- **Directions**:
From the records below, work out how many lines contain "firewood". Reply with that number alone.

- **Task data**:
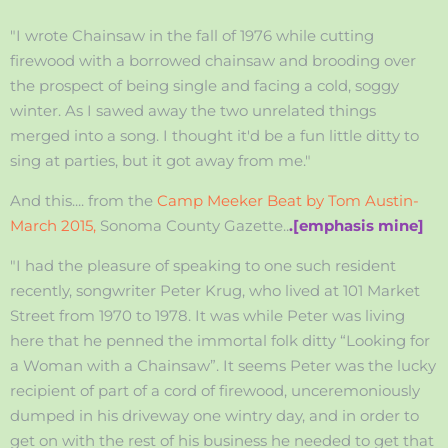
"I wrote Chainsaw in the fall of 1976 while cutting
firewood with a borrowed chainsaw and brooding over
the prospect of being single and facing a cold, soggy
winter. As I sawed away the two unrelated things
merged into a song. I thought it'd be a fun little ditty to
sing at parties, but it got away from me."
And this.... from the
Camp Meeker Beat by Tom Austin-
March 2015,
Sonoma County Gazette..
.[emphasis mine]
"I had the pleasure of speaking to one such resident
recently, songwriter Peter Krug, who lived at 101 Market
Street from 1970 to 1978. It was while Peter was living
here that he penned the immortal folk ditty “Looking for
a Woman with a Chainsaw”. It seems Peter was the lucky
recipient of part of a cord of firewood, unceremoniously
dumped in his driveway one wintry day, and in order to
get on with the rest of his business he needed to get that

...

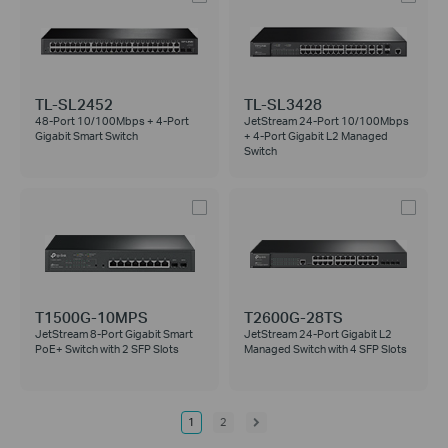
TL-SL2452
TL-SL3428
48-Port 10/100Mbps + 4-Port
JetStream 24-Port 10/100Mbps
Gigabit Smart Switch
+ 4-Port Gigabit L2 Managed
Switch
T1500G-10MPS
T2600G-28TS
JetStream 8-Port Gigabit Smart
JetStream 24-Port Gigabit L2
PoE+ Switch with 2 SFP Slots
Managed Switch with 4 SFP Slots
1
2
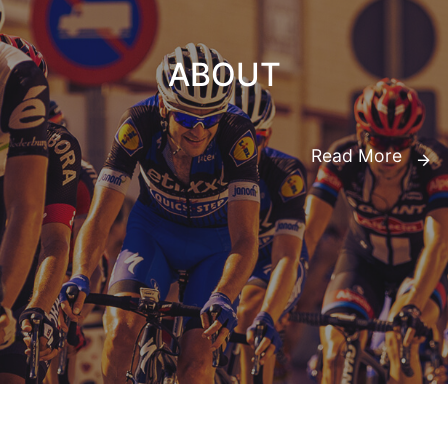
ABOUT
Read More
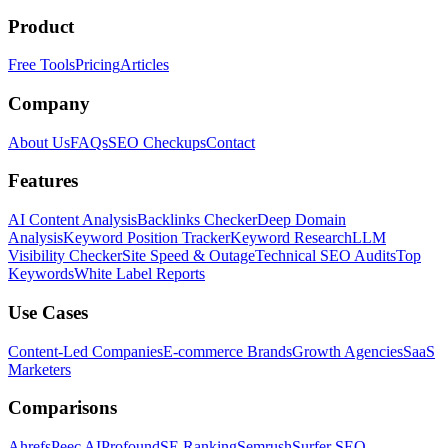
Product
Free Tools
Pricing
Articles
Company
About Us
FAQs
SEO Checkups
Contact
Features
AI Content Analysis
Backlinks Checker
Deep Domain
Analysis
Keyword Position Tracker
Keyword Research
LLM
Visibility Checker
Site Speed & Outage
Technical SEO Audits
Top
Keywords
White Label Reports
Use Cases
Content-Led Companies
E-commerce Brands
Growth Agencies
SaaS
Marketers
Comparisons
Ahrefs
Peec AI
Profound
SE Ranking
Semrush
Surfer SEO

- **Answer to the problem**:
2